While we turn away hungry children, the bill would provide $632 billion for base defense spending and overseas contingency funds. We suppose that the bill also provides continued funding for such items as the $17,000 drip pan for Black Hawk helicopters and other outrageously wasteful expenditures.

U.S. military expenditures account for 41% of the entire world’s military spending. America currently spends 4.8% of its Gross Domestic Product on the military, about double the global average.  Annual U.S. defense spending represents 57% of the federal government’s discretionary budget. When can we say that we have spent enough?

The Quaker organization Friends Committee on National Legislation has a useful posting called “Starving the Hungry to Feed the Pentagon”.  The post reminds us that “Right Now, Your Action Matters More Than Ever”: 

While we may not have the dollars of Pentagon contractors, we still have something they don’t: our collective power as voters. Studies show that direct meetings with constituents are much more influential in shaping the opinions of members of Congress than visits from professional lobbyists. From May 28th to June 1st, your Senators will be home on recess. It’s not too late to request a visit or to call their offices.

The budget measure passed by the House is not a done deal. The Senate must also adopt a budget measure. Your voices can be heard there.

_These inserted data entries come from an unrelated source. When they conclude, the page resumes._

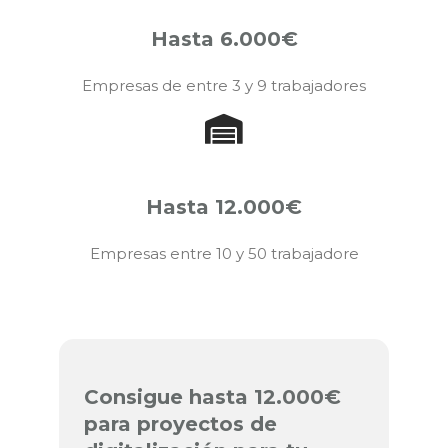
Hasta 6.000€
Empresas de entre 3 y 9 trabajadores
Hasta 12.000€
Empresas entre 10 y 50 trabajadore
Consigue hasta 12.000€
para proyectos de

The political choice to spend more money on war than the military itself requested, and to thus deprive poor children of school lunches–sometimes their only decent meal of the day–is a fundamental distortion of human priorities. It is a choice to take food out of the mouths of children to fund one of the gravest mistakes of humanity. As one blogger recently put it, “The greatest trick the Devil ever pulled was convincing us that we need to spend more money on war, and less on the poor.”